Grounding

So, you’re anxious. It happens. There are basically two things to do with anxiety. You can face it or avoid it. Avoiding it is often the sensible thing to do if it’s a thing you are not likely to encounter very often; like snakes, for instance. I’m afraid of snakes. If I got a job as a snake charmer, I would have to do something about it; otherwise, I just avoid them.

Now, if I did become a snake charmer, I would have to face my anxiety. I wouldn’t just go and grab the first snake I found and say, go ahead bite me, I dare you. No, that freaks me out just to write about it. A better method would be face my fear systematically, little by little, in circumstances in which I was likely to be successful. And, and this is most important, I would keep myself grounded.

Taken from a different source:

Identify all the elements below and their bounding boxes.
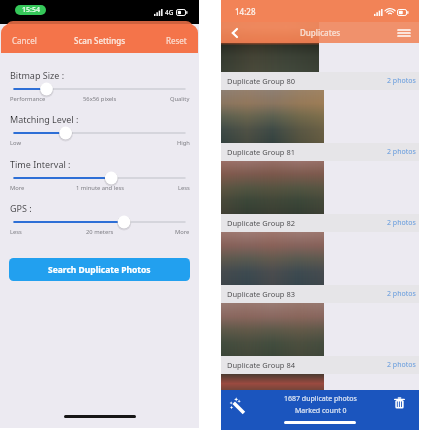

When you are grounded, you are most alert, yet calm and in control. You can get grounded before you step into a difficult situation and it will help you keep your wits about you. If you’re already in a difficult situation, you can ground then, too. If you just left the hard situation and your nerves are still jangled, ground and you will begin to settle down. You can ground anytime, anyplace, anywhere, and no one has to know. Grounding puts healthy distance between you and negative feelings.

No, grounding is not the same as relaxing, being cool, or mellowing out. It’s not a form of meditation. It’s getting a grip on the obvious, that’s all. The general idea is to get out of your head, at least the part of your head that’s like a broken record. It’s a little like breaking a spell.

If you know how to ground, you don’t need that stiff drink, or that pill, or that cigarette, reefer, or that bag of dope. If you know how to ground, you can go anywhere, do anything, and deal with anyone, within reason.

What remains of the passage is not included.